Nationaler Aids Beirat abgeschafft – zukünftig nur noch Umsetzungs-Gremium

Zuletzt aktualisiert am 12. Januar 2018 um 9:59

Der 1987 eingerichtete Nationale Aids-Beirat (NAB) wurde im November 2016 im 30. Jahr seines Bestehens abgeschafft. Für die Begleitung der neuen ab 2017 gültigen HIV-, Hepatitis- und STD-Strategie des Bundesgesundheitsministeriums ist inzwsichen ein Umsetzungs-Gremium angekündigt. Was sind seine Merkmale, und wie ist es im Vergleich zum ehemaligen NAB aus Sicht von HIV-Communities zu bewerten? Eine erste Einordnung:

Anfang April 2016 hat das Bundeskabinett die neue ‚Strategie zur Eindämmung von HIV, Hepatitis B und C sowie anderer sexuell übertragbarer Infektionen‘ (BIS 2030; pdf) verabschiedet, die die bisherige HIV/AIDS-Bekämpfungsstrategie von 2005 ersetzt.

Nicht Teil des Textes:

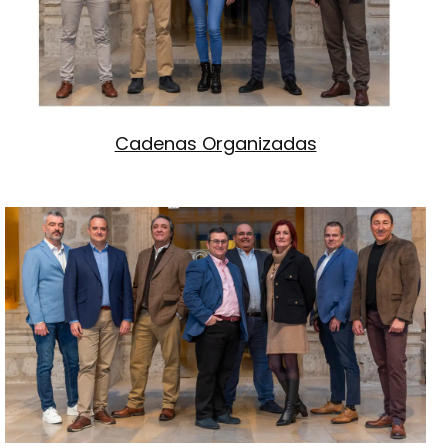
Cadenas Organizadas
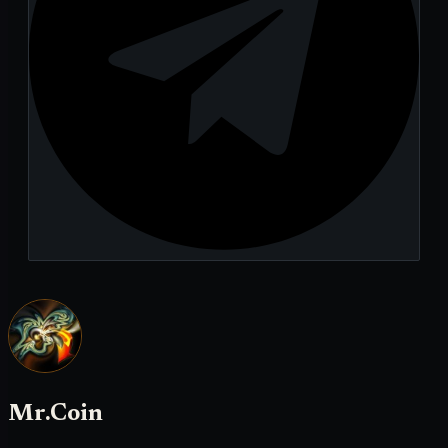
Mr.Coin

In diesem Zug wurde auch der Nationalen Aids-Beirat (NAB) abgeschafft. Die letzte Sitzung des NAB fand am 21. November 2016 statt. Ab 2017 wird ein Gremium eingesetzt, dessen Aufgabe die Begleitung bei der Umsetzung der neuen Strategie ist.

Nationaler AIDS Beirat abgeschafft : Bundesgesundheitsminister Hermann Gröhe mit den Mitgliedern des Nationalen AIDS-Beirats bei ihrer letzten gemeinsamen Sitzung am 21.11.2016 ((c) BMG/Schinkel)
Bundesgesundheitsminister Hermann Gröhe mit den Mitgliedern des Nationalen AIDS-Beirats bei ihrer letzten gemeinsamen Sitzung am 21.11.2016 ((c) BMG/Schinkel)

Der Nationale Aids-Beirat – 30 Jahre Politikberatung

Im Frühjahr 1987 wurde der Nationale Aids-Beirat (NAB) ins Leben gerufen. Er war ein Beratungsgremium des Bundesministeriums für Gesundheit und bestand aus 17 jeweils für einen Zeitraum von 2 Jahren berufenen Mitgliedern sowie ständigen Gästen (RKI, BZgA). Der NAB war interdisziplinär zusammengesetzt aus Bereichen wie Medizin (Kliniker, Niedergelassene), Forschung, Ethik, Recht, Sozialwissenschaften, Zivilgesellschaft (Aidshilfe, Selbsthilfe, Aktivisten).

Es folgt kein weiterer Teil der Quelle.